1. Load all required libraries.
import os
import pandas as pd
import seaborn as sns
import numpy as np
import matplotlib.pyplot as plt
from sklearn.preprocessing import StandardScaler
from sklearn.model_selection import train_test_split
from sklearn.model_selection import GridSearchCV
from sklearn.neighbors import KNeighborsClassifier
from sklearn.tree import DecisionTreeClassifier
from sklearn.neural_network import MLPClassifier
from sklearn.metrics import accuracy_score
2. Set the working directory to "C:\Workshop\Data".

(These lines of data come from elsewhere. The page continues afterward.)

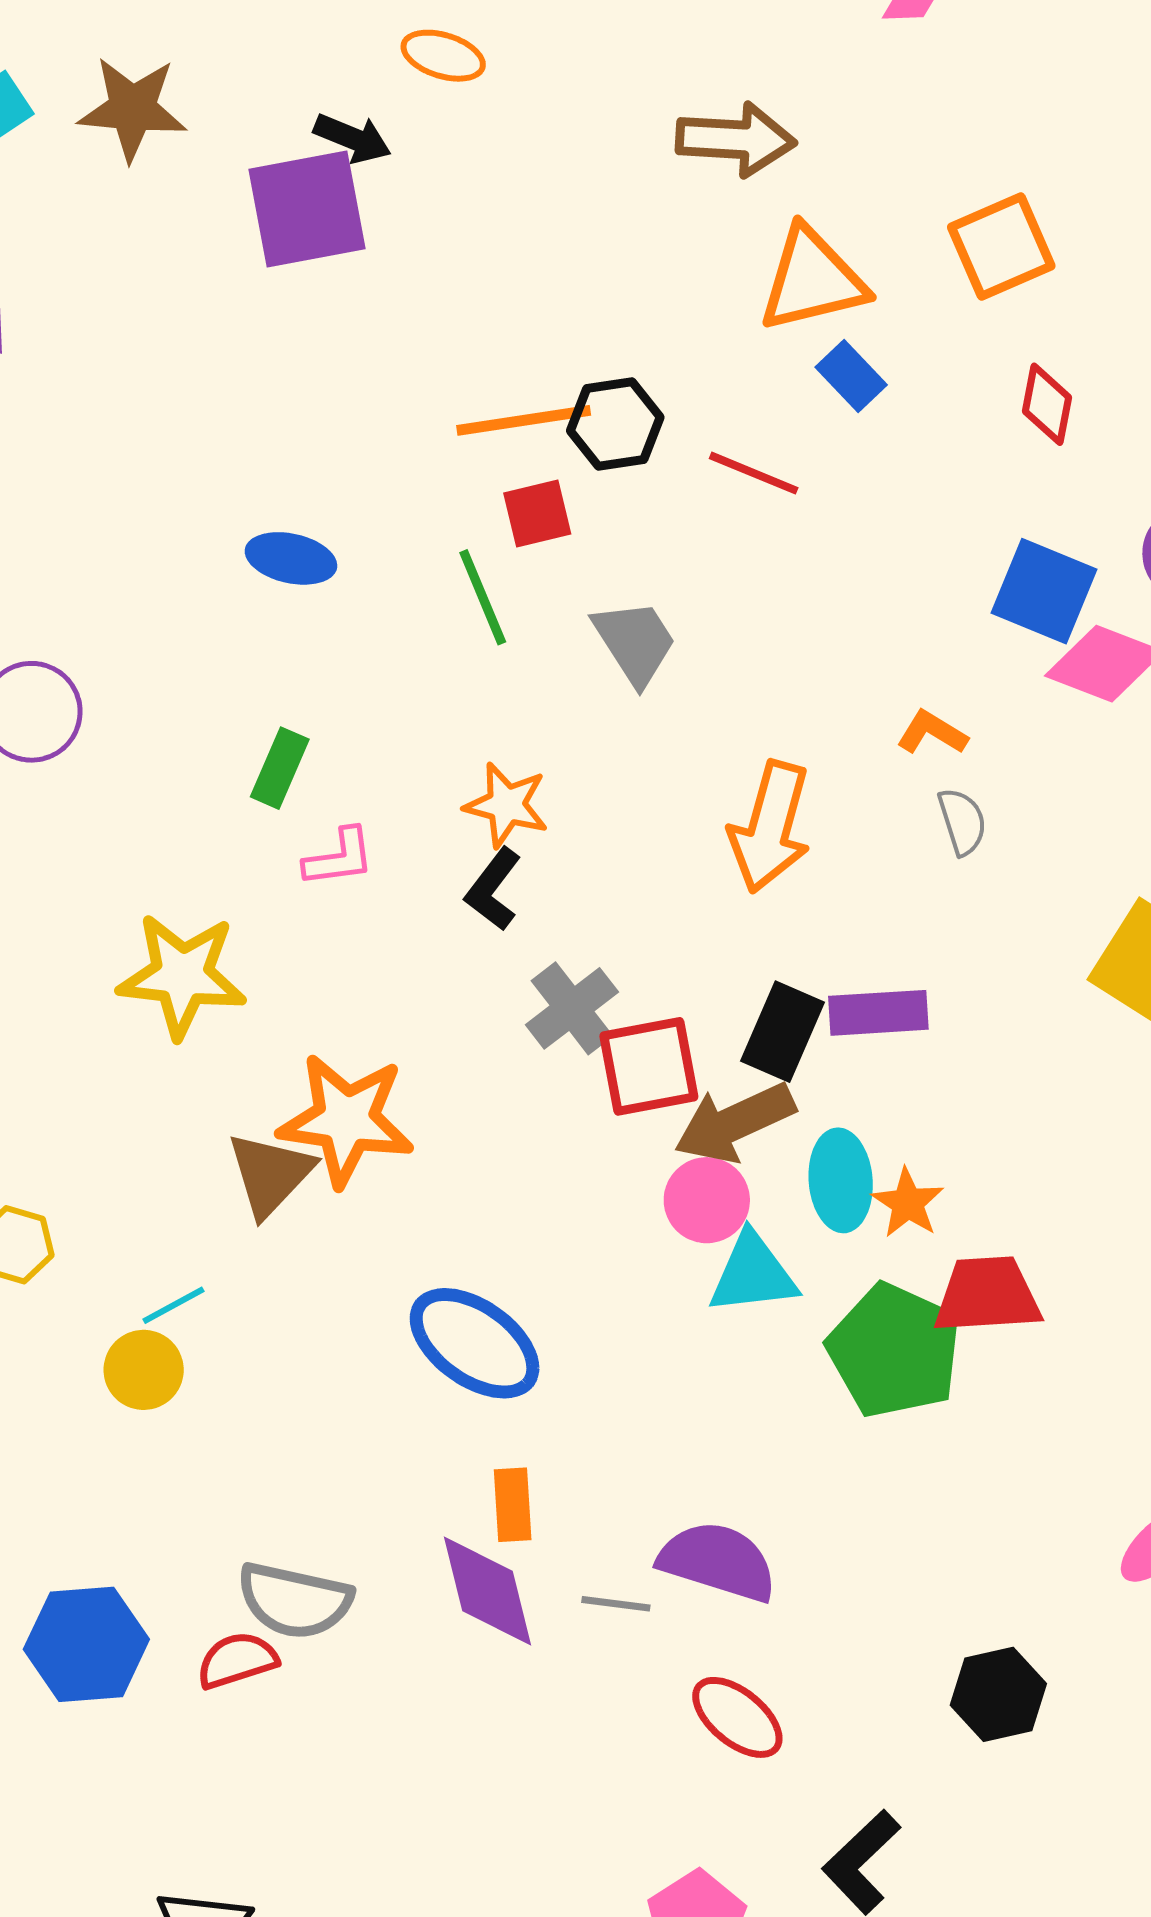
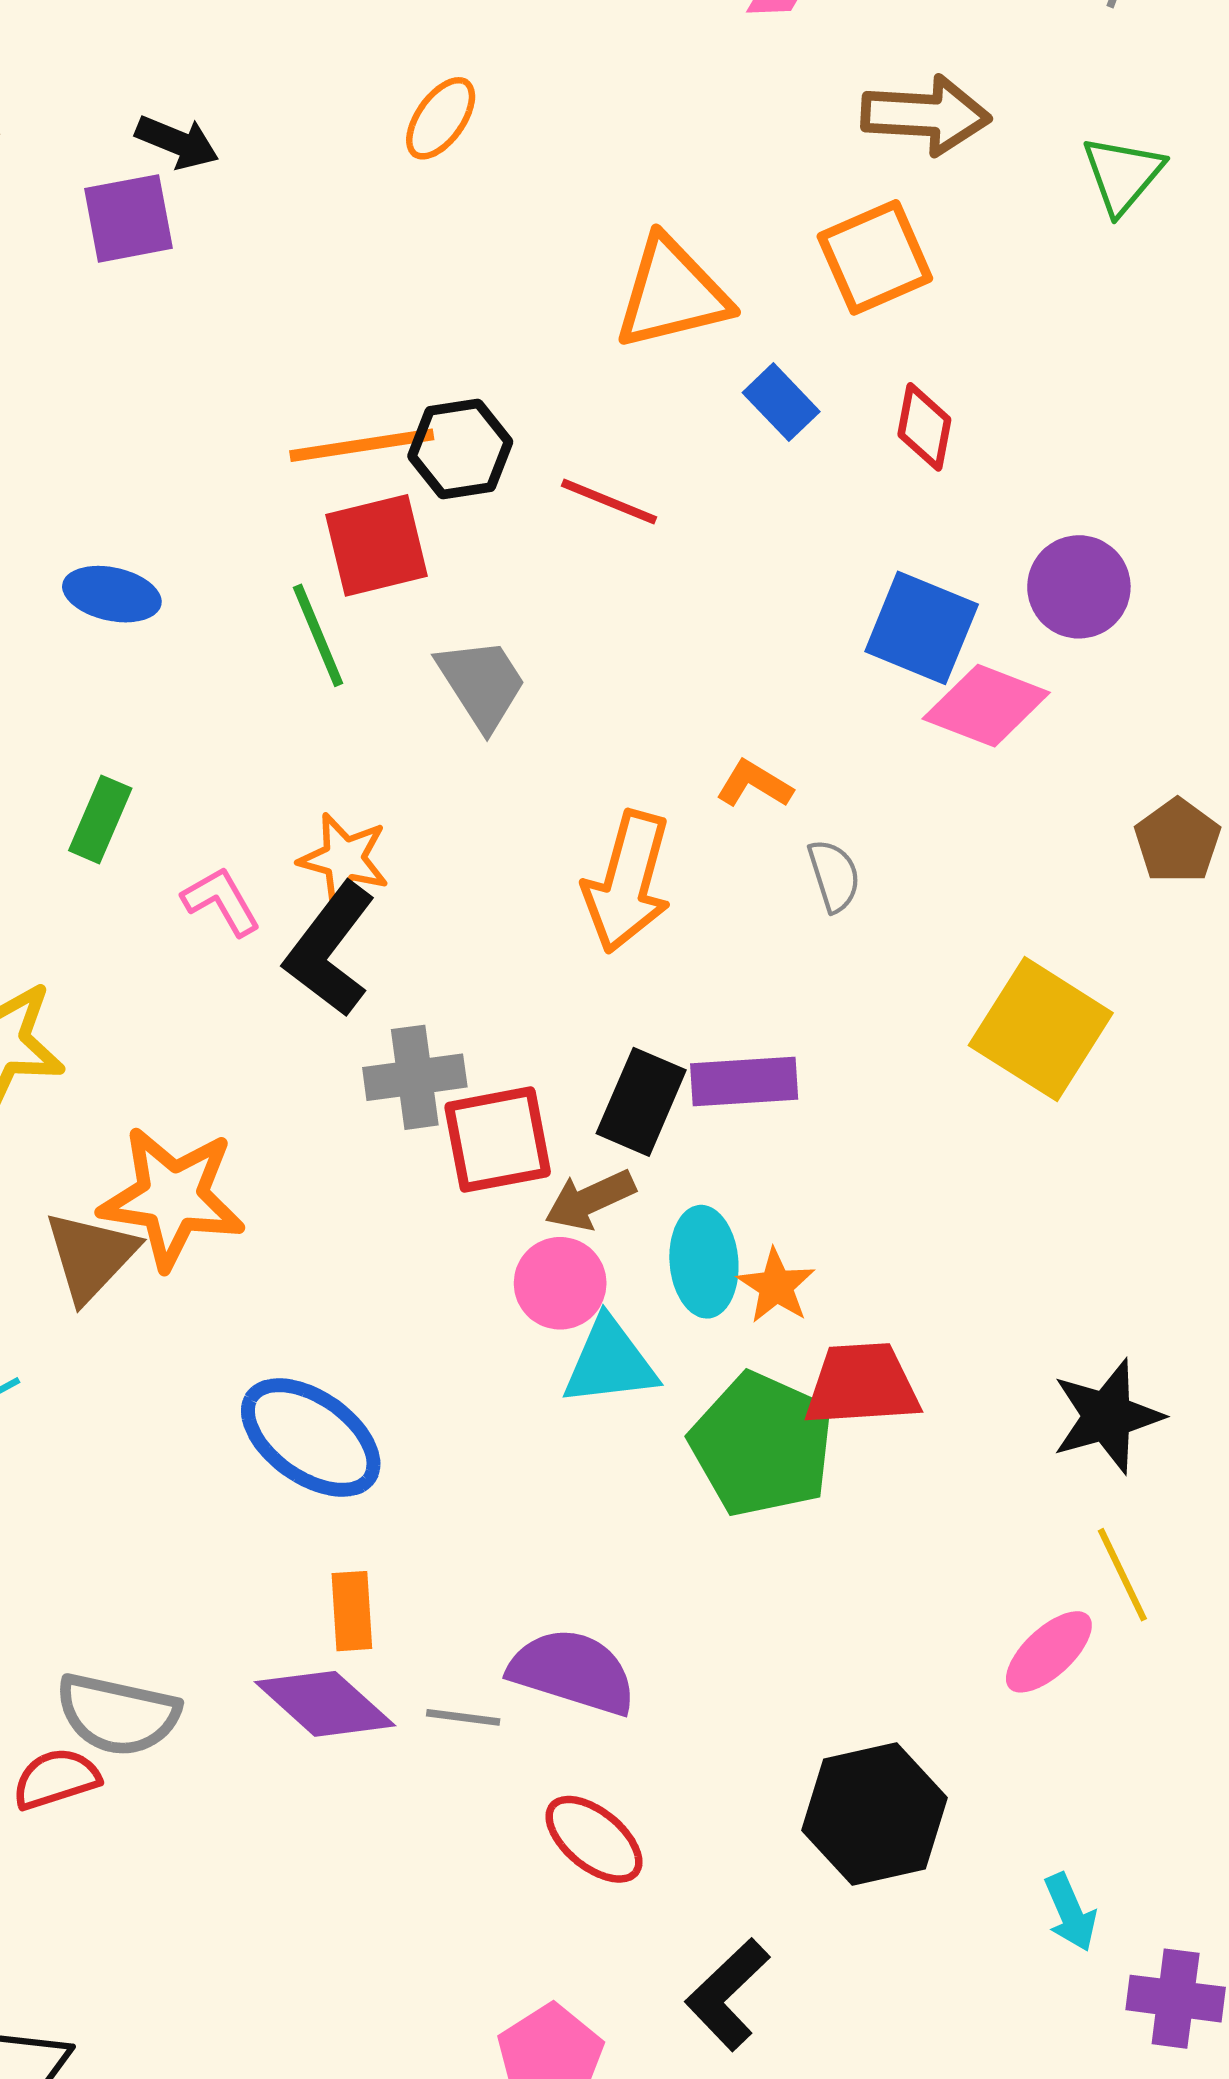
orange ellipse: (443, 56) -> (441, 118), moved, turned -72
brown arrow: (736, 139) -> (926, 115), moved
purple square: (307, 209) -> (128, 218), size x0.7
blue rectangle: (851, 376) -> (781, 402), moved
red square: (537, 514) -> (376, 545), size x1.4
orange L-shape: (932, 733) -> (754, 784), moved
pink L-shape: (339, 858) -> (221, 901), moved, turned -112
black L-shape: (493, 889) -> (330, 949), size x1.5
gray cross: (572, 1008) -> (415, 1077), turned 30
brown arrow: (735, 1123) -> (590, 1200), size x0.7
purple diamond: (487, 1591) -> (325, 1704), turned -34
black hexagon: (998, 1694) -> (875, 1814), size x1.4

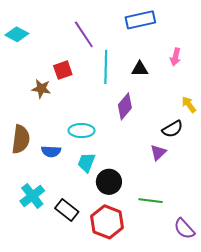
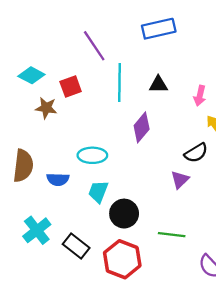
cyan diamond: (17, 34) -> (31, 75), moved
pink arrow: (175, 57) -> (200, 96), moved

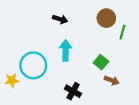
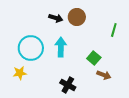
brown circle: (106, 18) -> (77, 17), moved
cyan circle: (33, 65) -> (31, 48), moved
yellow star: (12, 80) -> (20, 73), moved

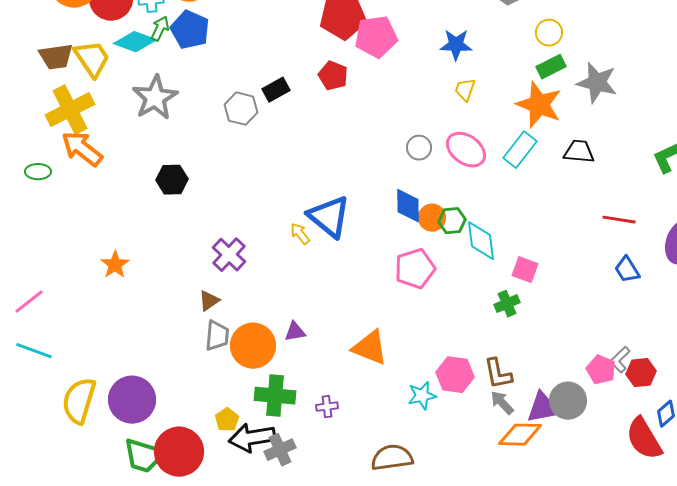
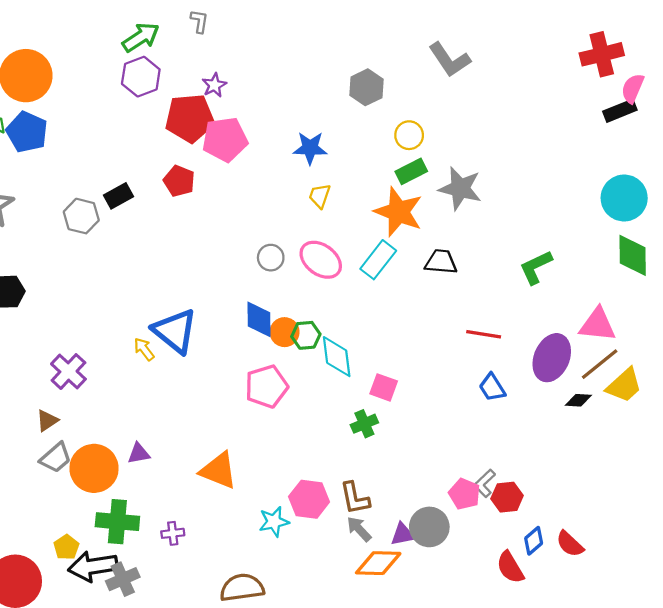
gray trapezoid: (217, 336) -> (56, 458), turned 44
purple triangle: (543, 408) -> (403, 534), size x0.7
red semicircle: (644, 439) -> (510, 567), size x0.7

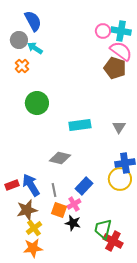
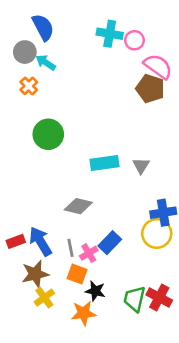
cyan cross: (121, 31) -> (110, 34), moved
gray triangle: (119, 127) -> (141, 166), moved
pink cross: (74, 204) -> (89, 253), moved
red cross: (113, 241) -> (159, 298), moved
orange star: (33, 248) -> (84, 313), moved

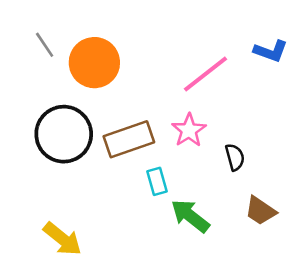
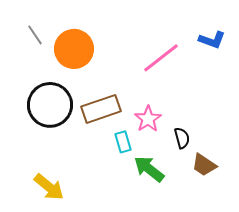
pink star: (189, 130) -> (148, 119), moved
black semicircle: (235, 157) -> (182, 138), moved

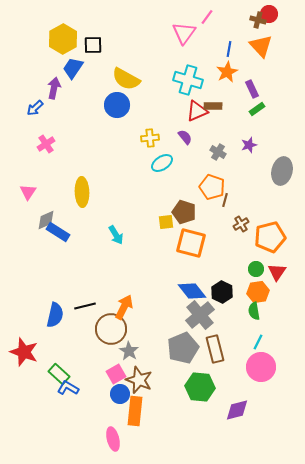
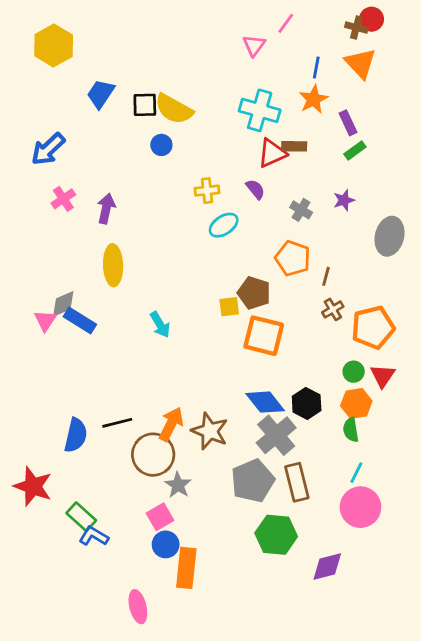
pink triangle: (184, 33) -> (254, 45), size x0.7
yellow hexagon: (63, 39) -> (54, 45), moved
black square: (93, 45) -> (145, 105), moved
purple arrow: (54, 88) -> (106, 209), moved
blue circle: (117, 105) -> (161, 145), size x0.6
blue arrow: (35, 108) -> (48, 149), size x1.5
pink triangle: (28, 192) -> (45, 320), moved
brown line: (225, 200) -> (326, 276), moved
brown star: (139, 380) -> (210, 431), moved
pink ellipse: (113, 439) -> (138, 607), moved

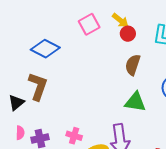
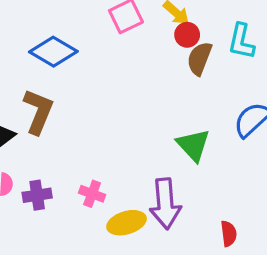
brown semicircle: (133, 65) -> (199, 58), moved
green triangle: (135, 102) -> (193, 145), turned 35

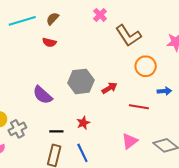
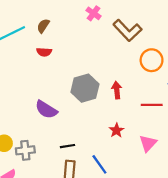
red arrow: (109, 88) -> (117, 90), turned -56
red star: (83, 123) -> (116, 130), moved
gray cross: (17, 129) -> (25, 150), turned 30

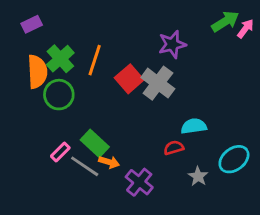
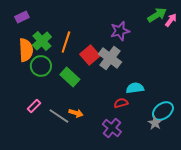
green rectangle: (95, 143) -> (70, 77), moved
pink rectangle: (60, 152) -> (34, 106), moved
gray star: (198, 176) -> (155, 123), moved
purple cross: (139, 182) -> (112, 128), moved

os.chdir("C:\Workshop\Data")
3. Read the Risk.csv file into a data frame called policies.
policies = pd.read_csv("Risk.csv")
1. Inspect the policies data using the head
function.
policies.head()
2. Summarize the columns in the data frame using the info
function.
policies.info()
3. Sumarize the data in the data frame using the describe
function.
policies.describe(
include = "all")
4. Create a correlation matrix using the corr
function.
correlations = policies.corr()
5. Create a correlogram using the seaborn heatmap
function.
sns.heatmap(
data = correlations,
cmap = sns.diverging_palette(
h_neg = 10,
h_pos = 220,
as_cmap = True));
6. Inspect missing values with the isnull
and sum
functions.
policies.isnull().sum()
1. Assign the following features to a data frame named X: Gender, State Rate, Height, Weight, BMI, and Age.
X = policies[["Gender", "State_Rate", "Height", "Weight", "BMI", "Age"]]
2. Encode the categorical Gender variable {Female, Male} as an integer {0, 1}.
X.Gender.replace(("Female", "Male"), (0, 1), inplace = True)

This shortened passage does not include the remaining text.